The expected response is an exact repetition of every record, with images excluded.

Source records
___
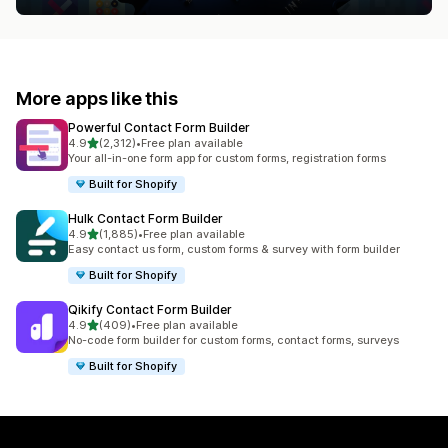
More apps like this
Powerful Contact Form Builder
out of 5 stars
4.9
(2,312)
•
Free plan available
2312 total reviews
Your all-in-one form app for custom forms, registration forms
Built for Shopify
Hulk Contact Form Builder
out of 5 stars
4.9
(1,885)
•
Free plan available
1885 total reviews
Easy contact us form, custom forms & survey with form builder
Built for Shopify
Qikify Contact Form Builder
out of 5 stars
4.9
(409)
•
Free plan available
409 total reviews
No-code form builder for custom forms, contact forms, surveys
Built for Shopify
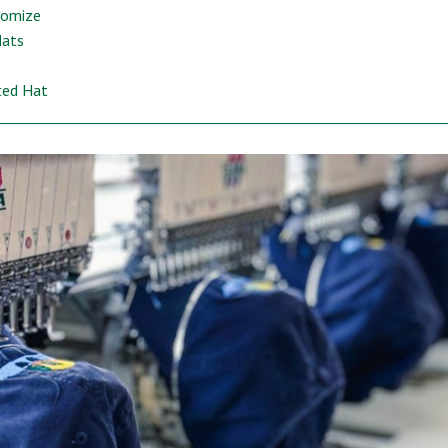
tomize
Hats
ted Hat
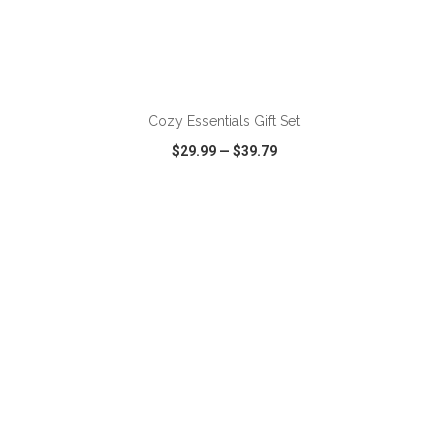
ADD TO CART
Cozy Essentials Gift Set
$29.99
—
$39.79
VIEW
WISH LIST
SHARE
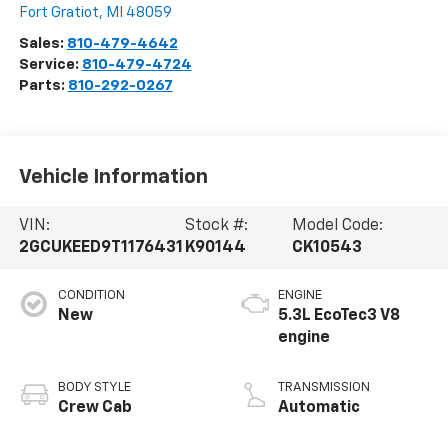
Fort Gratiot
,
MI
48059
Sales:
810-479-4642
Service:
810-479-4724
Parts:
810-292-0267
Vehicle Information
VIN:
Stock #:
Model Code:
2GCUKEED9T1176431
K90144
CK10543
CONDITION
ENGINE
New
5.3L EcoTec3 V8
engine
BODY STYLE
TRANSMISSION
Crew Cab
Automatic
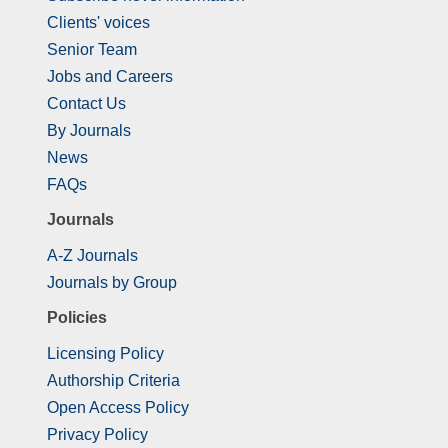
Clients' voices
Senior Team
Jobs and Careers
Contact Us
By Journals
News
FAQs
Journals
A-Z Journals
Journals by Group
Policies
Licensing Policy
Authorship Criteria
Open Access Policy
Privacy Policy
___
§ **Task result**:
More apps like this
Powerful Contact Form Builder
out of 5 stars
4.9
(2,312)
•
Free plan available
2312 total reviews
Your all-in-one form app for custom forms, registration forms
Built for Shopify
Hulk Contact Form Builder
out of 5 stars
4.9
(1,885)
•
Free plan available
1885 total reviews
Easy contact us form, custom forms & survey with form builder
Built for Shopify
Qikify Contact Form Builder
out of 5 stars
4.9
(409)
•
Free plan available
409 total reviews
No-code form builder for custom forms, contact forms, surveys
Built for Shopify
tomize
Hats
ted Hat
ADD TO CART
Cozy Essentials Gift Set
$29.99
—
$39.79
VIEW
WISH LIST
SHARE
Fort Gratiot
,
MI
48059
Sales:
810-479-4642
Service:
810-479-4724
Parts:
810-292-0267
Vehicle Information
VIN:
Stock #:
Model Code:
2GCUKEED9T1176431
K90144
CK10543
CONDITION
ENGINE
New
5.3L EcoTec3 V8
engine
BODY STYLE
TRANSMISSION
Crew Cab
Automatic
Clients' voices
Senior Team
Jobs and Careers
Contact Us
By Journals
News
FAQs
Journals
A-Z Journals
Journals by Group
Policies
Licensing Policy
Authorship Criteria
Open Access Policy
Privacy Policy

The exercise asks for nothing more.